- **TASK STATEMENT**:
Would you please transcribe, exactly as written, the lines of the entries below starting at the one that holds "联系我们 (56, 164)" and ending at the one that holds "首页>> (1024, 738)", both included?

- **DATASET EXTRACT**:
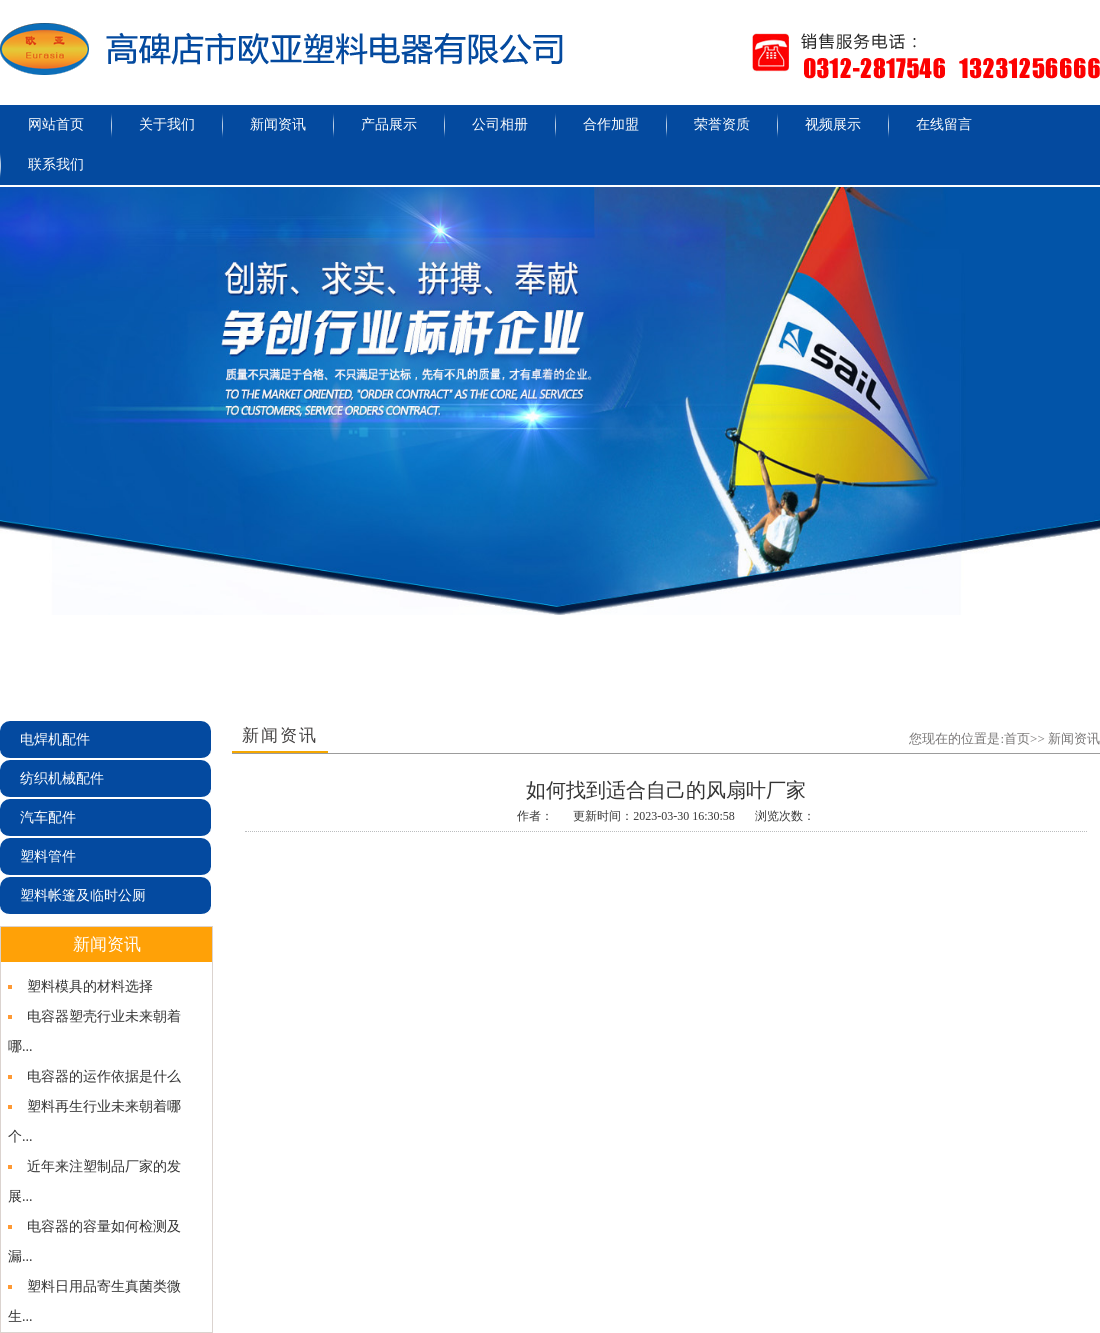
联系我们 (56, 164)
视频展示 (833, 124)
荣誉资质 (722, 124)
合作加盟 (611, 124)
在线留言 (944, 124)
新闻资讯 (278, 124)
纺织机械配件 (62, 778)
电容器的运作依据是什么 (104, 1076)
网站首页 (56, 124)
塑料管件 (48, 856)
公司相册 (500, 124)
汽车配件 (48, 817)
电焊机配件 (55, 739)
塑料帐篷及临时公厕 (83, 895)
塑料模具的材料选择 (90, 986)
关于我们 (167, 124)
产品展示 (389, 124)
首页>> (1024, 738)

---

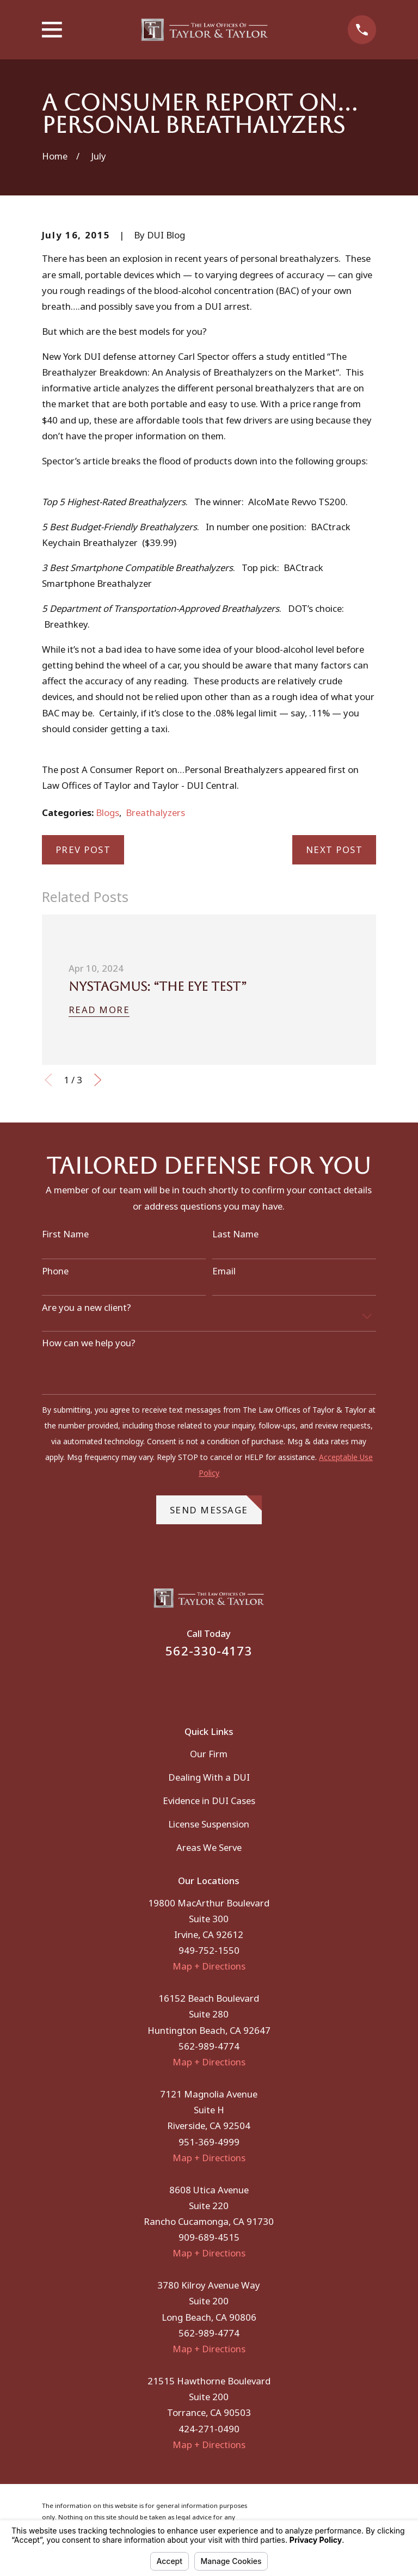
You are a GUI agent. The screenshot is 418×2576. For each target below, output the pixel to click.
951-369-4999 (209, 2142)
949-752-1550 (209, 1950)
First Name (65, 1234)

- **EXERCISE OUTPUT**:
联系我们 (56, 164)
视频展示 (833, 124)
荣誉资质 (722, 124)
合作加盟 (611, 124)
在线留言 (944, 124)
新闻资讯 (278, 124)
纺织机械配件 (62, 778)
电容器的运作依据是什么 (104, 1076)
网站首页 (56, 124)
塑料管件 (48, 856)
公司相册 (500, 124)
汽车配件 (48, 817)
电焊机配件 (55, 739)
塑料帐篷及临时公厕 (83, 895)
塑料模具的材料选择 (90, 986)
关于我们 (167, 124)
产品展示 (389, 124)
首页>> (1024, 738)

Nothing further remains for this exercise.